Chiassai: Grazie al Ministro Schillaci il nostro punto nascita ha la possibilità di salvarsi

"Il Presidente Giani ha finalmente ammesso che ha la responsabilità della chiusura"
“Oggi c’è una chiara ammissione da parte del Presidente Giani - afferma il Sindaco - il mancato riconoscimento della deroga al nostro punto nascita è stato conseguente a una relazione presentata da Regione e Asl contenente dati palesemente errati, come purtroppo ho avuto modo di accertare e di rendere pubblico. Lo dimostra la disponibilità del Ministro Schillaci a riesaminare la richiesta di deroga attraverso approfondimenti tecnici basati sui reali tempi di percorrenza tra il nostro punto nascita e quello di Arezzo, un’analisi demografica corretta del bacino di utenza effettivo e potenziale, oltre alla valutazione delle professionalità presenti nel punto nascita, dandoci la possibilità di accantonare i dati sbagliati comunicati nel 2023.
La verità è stata confermata dallo stesso Presidente Giani, ammettendo che una possibilità esiste ancora, se la Regione fornirà una nuova documentazione e questa volta reale, al Ministero entro una settimana.
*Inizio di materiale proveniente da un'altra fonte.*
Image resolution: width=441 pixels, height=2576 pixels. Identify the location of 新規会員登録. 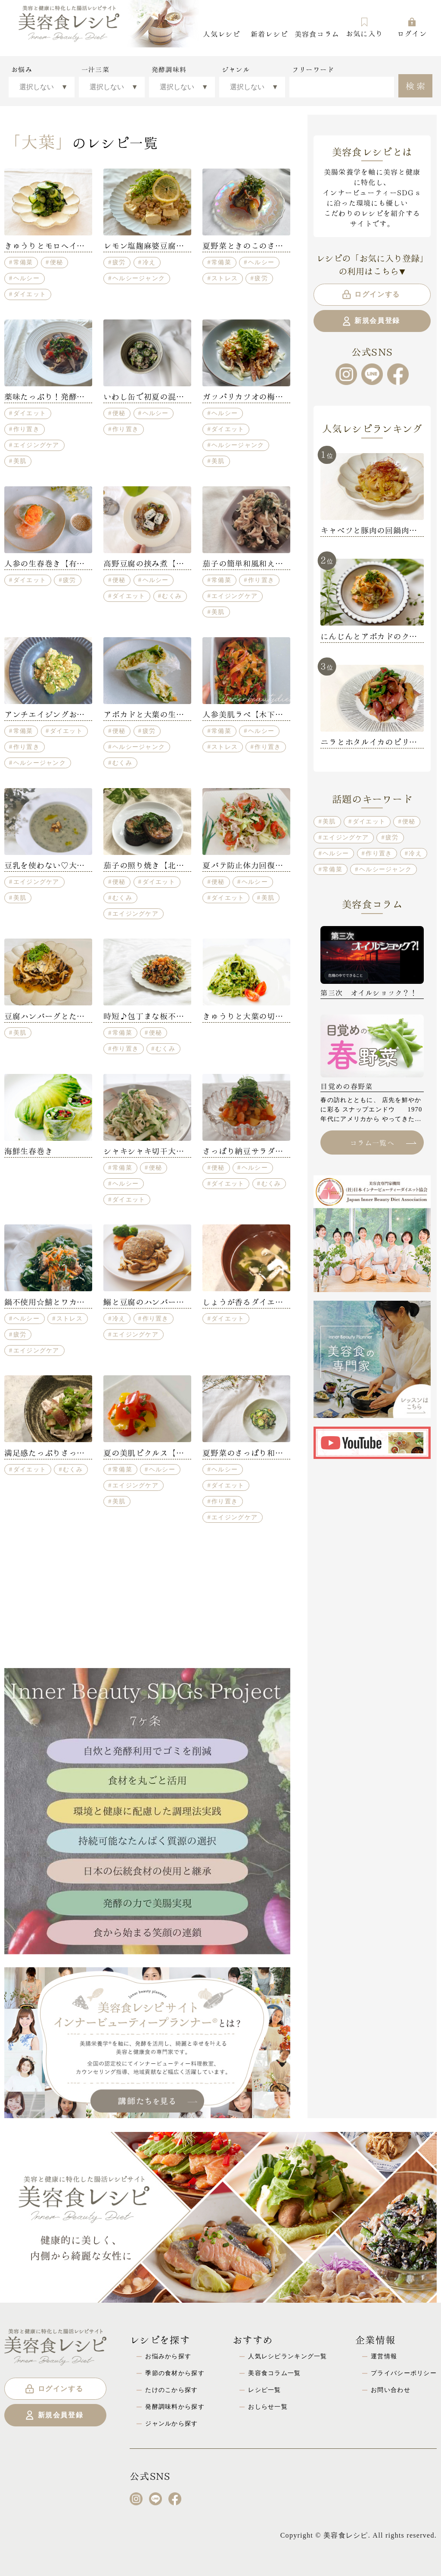
(370, 321).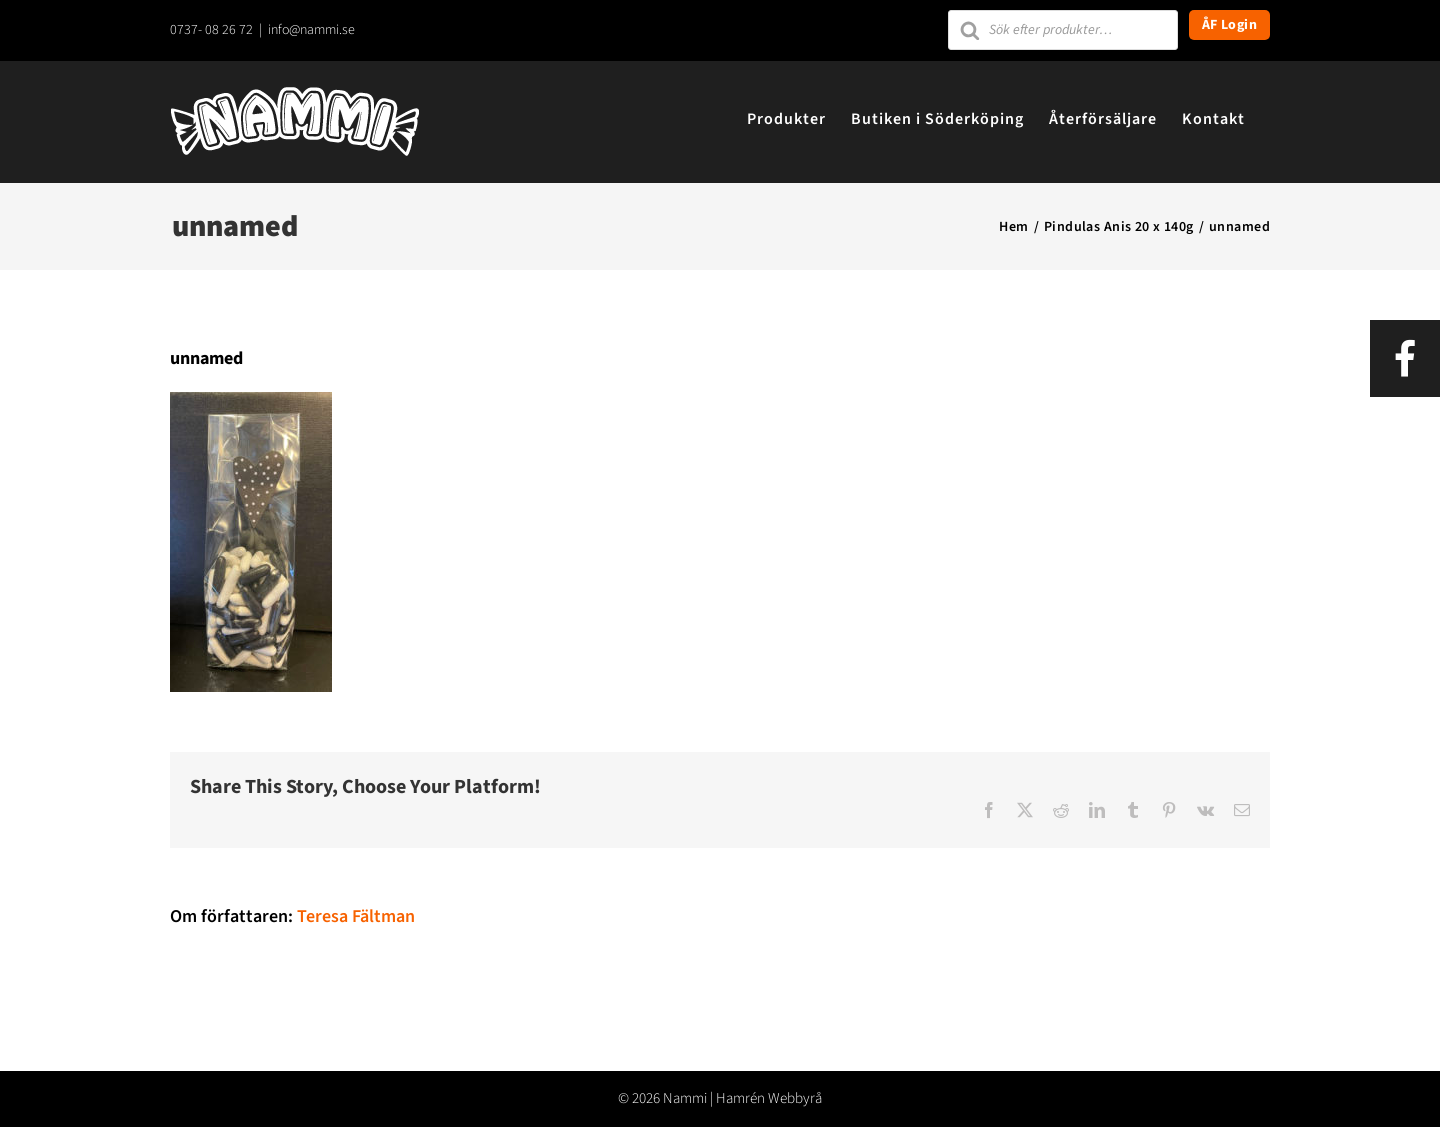 The height and width of the screenshot is (1127, 1440). I want to click on Hamrén Webbyrå, so click(769, 1098).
La possibilità che ci viene data non si basa su la richiesta fatta dal Presidente il 21 Gennaio 2026, solo dopo lo scandalo della notizia della chiusura da parte della Giunta del nostro punto nascita con la delibera del 30 dicembre 2025, di rivedere la soglia dei parti prevista per legge, da 500 a 400 che avrebbe richiesto un iter lungo e delicato.
Il fatto che ci venga data un’altra opportunità, è solo grazie al vero attaccamento che abbiamo dimostrato per il nostro Ospedale e la nostra comunità, grazie alla mobilitazione spontanea di tante mamme e cittadini uniti nel difendere il nostro diritto di nascere in Valdarno.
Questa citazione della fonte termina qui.